Russia’s soft power: information warfare here to stay

     

Russia has played an outsized role in the development of modern authoritarian systems, especially in media control, propaganda, the smothering of civil society, and the weakening of political pluralism, according to the new Freedom House reportBreaking Down Democracy: The Goals, Strategies, and Methods of Modern Authoritarians.

In doing so, it has deployed a range of ‘soft power’ instruments and institutions, including a prominent bank.
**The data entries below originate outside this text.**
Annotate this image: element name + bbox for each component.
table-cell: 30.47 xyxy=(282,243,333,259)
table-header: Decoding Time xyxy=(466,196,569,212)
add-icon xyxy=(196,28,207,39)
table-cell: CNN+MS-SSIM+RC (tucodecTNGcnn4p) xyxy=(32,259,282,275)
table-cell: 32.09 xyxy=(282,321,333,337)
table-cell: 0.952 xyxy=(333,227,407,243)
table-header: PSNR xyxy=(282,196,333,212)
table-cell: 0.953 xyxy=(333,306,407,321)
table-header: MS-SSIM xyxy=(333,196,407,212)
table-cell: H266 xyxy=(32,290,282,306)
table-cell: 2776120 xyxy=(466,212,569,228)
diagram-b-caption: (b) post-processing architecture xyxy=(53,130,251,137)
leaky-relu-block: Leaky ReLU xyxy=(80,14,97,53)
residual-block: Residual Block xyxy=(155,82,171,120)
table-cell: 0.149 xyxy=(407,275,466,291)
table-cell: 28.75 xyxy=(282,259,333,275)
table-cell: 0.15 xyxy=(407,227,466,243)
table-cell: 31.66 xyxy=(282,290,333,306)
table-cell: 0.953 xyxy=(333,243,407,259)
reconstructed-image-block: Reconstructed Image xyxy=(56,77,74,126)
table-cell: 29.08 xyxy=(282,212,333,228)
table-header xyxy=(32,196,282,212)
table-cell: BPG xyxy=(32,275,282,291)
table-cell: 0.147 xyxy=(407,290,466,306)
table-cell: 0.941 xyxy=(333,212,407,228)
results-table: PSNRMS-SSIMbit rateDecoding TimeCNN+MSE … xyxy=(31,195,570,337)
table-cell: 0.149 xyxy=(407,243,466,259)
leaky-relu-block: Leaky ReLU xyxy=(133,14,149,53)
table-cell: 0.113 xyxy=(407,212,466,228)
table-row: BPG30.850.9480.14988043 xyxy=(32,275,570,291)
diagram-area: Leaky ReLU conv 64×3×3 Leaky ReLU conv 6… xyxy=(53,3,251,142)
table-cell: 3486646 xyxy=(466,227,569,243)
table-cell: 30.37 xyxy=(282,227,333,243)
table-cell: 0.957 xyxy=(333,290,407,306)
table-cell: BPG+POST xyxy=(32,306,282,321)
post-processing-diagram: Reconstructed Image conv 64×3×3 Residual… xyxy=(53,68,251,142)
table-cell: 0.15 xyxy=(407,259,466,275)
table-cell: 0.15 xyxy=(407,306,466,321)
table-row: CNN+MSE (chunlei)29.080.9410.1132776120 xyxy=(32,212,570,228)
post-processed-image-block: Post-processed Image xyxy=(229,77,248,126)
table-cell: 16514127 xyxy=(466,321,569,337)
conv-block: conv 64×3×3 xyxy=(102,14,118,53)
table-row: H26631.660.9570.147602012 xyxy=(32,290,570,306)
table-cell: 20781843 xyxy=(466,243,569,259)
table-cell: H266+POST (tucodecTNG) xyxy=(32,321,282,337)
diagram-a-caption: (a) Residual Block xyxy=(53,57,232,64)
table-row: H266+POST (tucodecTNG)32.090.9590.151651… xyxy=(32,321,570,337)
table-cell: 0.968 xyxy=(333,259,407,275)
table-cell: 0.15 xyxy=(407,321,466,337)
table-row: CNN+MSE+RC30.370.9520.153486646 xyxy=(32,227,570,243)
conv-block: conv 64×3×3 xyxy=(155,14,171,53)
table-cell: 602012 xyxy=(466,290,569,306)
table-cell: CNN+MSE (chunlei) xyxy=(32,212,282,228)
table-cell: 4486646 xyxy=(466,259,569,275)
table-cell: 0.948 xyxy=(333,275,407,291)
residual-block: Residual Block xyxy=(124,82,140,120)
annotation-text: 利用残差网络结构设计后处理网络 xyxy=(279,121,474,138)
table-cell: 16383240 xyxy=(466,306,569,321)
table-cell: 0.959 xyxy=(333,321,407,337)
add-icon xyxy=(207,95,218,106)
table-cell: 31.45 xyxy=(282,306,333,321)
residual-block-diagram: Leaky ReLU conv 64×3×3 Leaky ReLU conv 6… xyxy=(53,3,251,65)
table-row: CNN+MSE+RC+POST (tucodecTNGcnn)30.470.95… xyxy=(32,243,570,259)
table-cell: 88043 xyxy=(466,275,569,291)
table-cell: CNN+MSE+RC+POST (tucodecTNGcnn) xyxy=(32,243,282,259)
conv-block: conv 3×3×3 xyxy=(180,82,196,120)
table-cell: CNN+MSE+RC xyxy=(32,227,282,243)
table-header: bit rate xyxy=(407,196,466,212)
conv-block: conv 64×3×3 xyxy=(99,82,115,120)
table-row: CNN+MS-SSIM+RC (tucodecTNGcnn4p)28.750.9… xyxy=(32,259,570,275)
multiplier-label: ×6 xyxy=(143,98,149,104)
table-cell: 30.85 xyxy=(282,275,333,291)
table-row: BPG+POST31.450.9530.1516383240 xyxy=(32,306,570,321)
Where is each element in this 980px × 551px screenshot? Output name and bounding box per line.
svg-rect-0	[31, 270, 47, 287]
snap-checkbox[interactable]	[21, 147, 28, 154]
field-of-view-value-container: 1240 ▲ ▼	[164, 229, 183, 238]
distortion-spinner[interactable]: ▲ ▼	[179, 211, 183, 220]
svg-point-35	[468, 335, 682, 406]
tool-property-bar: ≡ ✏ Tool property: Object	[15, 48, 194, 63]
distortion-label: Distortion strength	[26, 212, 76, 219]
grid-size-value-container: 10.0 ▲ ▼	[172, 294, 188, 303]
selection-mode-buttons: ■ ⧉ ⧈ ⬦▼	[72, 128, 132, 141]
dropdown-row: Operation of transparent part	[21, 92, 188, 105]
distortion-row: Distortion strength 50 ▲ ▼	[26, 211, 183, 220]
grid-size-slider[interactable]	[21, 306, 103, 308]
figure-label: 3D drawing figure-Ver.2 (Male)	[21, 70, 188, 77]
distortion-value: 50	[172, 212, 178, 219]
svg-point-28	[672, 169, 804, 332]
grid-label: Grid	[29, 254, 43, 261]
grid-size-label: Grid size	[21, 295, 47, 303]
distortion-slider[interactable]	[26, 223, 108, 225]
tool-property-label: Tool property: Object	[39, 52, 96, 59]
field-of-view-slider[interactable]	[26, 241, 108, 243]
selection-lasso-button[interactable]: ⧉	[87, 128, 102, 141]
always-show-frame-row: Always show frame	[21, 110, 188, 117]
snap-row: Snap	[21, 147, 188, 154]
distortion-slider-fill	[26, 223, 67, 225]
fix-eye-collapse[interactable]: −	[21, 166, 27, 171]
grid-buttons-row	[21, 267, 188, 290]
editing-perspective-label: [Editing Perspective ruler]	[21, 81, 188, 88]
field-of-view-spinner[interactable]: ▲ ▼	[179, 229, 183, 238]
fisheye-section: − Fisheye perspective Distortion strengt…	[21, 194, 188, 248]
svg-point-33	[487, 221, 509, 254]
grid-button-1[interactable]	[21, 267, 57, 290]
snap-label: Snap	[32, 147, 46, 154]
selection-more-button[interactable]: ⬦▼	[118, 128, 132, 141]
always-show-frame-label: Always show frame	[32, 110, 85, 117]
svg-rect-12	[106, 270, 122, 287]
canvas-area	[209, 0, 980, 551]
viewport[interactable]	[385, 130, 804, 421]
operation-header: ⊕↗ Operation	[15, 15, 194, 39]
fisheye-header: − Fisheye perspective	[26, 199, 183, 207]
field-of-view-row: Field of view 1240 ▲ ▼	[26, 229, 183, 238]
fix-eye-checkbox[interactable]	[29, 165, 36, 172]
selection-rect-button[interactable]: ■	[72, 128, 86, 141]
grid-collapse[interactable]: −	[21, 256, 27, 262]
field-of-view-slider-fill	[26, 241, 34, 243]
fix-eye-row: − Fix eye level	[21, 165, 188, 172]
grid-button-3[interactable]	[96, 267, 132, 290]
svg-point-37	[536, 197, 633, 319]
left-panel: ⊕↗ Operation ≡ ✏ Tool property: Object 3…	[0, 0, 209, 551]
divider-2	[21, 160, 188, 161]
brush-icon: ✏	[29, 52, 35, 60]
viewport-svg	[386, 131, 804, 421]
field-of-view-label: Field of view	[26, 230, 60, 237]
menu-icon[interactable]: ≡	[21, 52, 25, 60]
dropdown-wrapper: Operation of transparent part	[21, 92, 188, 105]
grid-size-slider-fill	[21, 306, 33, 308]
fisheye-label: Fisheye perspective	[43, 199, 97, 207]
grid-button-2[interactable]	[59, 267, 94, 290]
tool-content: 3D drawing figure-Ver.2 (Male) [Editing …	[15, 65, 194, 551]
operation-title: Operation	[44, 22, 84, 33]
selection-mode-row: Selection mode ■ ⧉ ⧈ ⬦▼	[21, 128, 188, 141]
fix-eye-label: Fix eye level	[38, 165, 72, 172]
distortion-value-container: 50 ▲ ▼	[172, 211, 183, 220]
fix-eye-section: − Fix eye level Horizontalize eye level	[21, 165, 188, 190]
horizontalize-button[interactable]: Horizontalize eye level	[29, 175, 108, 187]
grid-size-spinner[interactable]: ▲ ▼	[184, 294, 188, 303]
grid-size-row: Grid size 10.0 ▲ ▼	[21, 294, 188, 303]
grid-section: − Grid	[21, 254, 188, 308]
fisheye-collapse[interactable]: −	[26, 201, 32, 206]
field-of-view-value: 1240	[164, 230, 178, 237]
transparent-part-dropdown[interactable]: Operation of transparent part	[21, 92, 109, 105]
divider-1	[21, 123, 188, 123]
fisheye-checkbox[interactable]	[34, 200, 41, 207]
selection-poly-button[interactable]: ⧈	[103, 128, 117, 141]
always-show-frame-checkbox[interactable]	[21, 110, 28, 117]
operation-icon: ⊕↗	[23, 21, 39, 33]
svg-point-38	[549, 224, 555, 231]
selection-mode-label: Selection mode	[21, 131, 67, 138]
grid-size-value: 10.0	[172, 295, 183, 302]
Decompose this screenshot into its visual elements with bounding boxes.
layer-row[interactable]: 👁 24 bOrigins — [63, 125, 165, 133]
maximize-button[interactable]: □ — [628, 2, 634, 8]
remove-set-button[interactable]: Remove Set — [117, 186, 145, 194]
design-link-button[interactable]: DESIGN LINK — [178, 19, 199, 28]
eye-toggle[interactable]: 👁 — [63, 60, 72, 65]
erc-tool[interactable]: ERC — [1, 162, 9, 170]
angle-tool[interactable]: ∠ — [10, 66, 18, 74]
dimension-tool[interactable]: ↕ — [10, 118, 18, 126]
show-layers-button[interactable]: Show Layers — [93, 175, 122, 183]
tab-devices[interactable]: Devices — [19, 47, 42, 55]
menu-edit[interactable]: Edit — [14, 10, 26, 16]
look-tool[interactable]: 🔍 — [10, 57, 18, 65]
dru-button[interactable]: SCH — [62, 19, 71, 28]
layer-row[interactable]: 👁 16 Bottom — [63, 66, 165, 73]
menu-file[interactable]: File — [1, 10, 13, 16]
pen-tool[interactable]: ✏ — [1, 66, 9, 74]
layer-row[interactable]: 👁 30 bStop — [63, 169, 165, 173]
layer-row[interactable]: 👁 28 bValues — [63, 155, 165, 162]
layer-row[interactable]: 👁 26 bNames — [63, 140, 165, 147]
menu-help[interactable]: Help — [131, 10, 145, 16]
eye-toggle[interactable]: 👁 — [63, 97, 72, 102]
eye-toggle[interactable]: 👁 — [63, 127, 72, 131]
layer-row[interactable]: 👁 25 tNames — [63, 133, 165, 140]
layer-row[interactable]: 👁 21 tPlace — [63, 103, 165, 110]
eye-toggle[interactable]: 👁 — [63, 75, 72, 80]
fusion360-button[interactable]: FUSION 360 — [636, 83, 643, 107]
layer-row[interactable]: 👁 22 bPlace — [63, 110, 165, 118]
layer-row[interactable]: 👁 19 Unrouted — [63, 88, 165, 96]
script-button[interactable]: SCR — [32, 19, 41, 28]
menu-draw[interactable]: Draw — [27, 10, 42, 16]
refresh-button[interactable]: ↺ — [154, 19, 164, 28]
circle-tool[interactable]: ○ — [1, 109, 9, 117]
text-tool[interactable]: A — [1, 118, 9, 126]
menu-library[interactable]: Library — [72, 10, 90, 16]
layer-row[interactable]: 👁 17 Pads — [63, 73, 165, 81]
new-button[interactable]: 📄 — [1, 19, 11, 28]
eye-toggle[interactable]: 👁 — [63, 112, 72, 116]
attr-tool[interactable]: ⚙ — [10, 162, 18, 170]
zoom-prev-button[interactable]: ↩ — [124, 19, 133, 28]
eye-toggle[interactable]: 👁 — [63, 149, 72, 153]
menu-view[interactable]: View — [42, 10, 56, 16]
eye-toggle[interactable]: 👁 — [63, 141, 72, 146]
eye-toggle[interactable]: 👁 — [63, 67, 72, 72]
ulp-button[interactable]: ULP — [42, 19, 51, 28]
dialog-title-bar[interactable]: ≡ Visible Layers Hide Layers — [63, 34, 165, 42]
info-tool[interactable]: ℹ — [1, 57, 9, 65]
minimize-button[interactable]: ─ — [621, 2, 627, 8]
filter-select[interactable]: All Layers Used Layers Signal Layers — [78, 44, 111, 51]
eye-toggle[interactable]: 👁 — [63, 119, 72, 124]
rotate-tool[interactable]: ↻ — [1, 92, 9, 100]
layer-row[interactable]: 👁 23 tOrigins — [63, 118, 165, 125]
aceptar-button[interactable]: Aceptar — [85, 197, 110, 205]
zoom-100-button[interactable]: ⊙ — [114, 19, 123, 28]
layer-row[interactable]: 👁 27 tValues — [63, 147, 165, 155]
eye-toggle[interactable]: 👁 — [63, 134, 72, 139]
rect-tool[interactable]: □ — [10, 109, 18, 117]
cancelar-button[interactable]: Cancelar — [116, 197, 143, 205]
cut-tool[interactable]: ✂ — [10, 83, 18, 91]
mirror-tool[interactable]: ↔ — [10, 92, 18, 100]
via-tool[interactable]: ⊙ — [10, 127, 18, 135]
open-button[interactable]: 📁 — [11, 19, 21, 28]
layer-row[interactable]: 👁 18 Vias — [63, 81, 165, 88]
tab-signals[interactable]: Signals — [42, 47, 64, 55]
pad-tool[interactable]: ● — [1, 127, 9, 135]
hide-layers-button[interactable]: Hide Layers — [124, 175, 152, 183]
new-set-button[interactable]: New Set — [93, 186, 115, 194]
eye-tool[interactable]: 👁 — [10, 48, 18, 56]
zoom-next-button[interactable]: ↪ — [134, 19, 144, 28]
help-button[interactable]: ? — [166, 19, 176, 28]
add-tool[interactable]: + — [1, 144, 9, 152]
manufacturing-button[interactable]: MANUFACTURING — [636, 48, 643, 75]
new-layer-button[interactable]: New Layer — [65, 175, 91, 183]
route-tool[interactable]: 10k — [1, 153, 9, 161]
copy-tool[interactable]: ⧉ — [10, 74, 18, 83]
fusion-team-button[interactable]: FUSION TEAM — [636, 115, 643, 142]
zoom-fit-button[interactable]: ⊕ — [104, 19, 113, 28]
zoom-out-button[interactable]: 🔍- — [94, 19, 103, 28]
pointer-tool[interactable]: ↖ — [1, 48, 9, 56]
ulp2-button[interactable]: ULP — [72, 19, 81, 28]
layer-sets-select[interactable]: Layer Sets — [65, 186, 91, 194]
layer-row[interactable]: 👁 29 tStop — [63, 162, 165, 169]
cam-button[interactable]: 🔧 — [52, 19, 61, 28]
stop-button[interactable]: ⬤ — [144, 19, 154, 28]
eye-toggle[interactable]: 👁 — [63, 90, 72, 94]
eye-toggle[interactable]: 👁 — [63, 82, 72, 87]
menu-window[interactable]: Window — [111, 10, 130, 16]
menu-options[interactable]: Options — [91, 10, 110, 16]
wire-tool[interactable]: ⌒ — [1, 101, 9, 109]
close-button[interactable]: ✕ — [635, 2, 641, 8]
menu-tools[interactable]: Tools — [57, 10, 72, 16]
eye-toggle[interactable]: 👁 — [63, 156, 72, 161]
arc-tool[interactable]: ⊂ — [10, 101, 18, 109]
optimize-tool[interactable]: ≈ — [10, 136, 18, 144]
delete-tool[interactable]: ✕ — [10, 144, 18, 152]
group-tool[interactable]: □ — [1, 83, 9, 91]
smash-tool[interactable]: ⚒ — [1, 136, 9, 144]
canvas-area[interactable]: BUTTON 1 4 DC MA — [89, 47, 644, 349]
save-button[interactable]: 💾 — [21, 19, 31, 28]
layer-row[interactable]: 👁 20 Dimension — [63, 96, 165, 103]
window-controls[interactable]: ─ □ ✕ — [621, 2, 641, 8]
“Vnesheconombank, or VEB (left), is no normal bank. It is wholly owned by the Russian state. It is intertwined with Russian intelligence. And the Russian prime minister is, by law, the chairman of its supervisory board,” The New York Times reports:

To that end, VEB over the last decade has lent freely in ways that dovetail with government priorities and make it a tool of Russian soft power. The purse strings opened for two influential groups in particular: oligarchs building Olympic sites in Sochi and companies in Russian-speaking eastern Ukraine….

“This is not a bank,” said Karen Vartapetov, a public finance analyst at Standard & Poor’s. “We should rather treat this bank as a government agency. It is used by the government as a tool to invest in politically and socially important but not always financially viable projects.”

The bank’s importance to the ruling elite explains why it is seeking to get sanctions lifted, notes Robert Amsterdam, a lawyer who has represented Russian dissident Mikhail B. Khodorkovsky.

“Putin doesn’t have to worry about what the voters think of him,” Mr. Amsterdam said. “Putin has to think about the top 100. And the top 100 are those who are sanctioned,” he told the Times:

In fact, say businessmen who have worked in Russia, so many F.S.B. agents are in the upper management of state-owned companies that the roles of spy and executive blend almost seamlessly.

“In Putin’s Russia, they don’t draw a distinction,” said Amsterdam.

The age of what Russian Defense Minister Sergei Shoigu likes to call ‘information warfare forces’ is here to stay, reports suggest.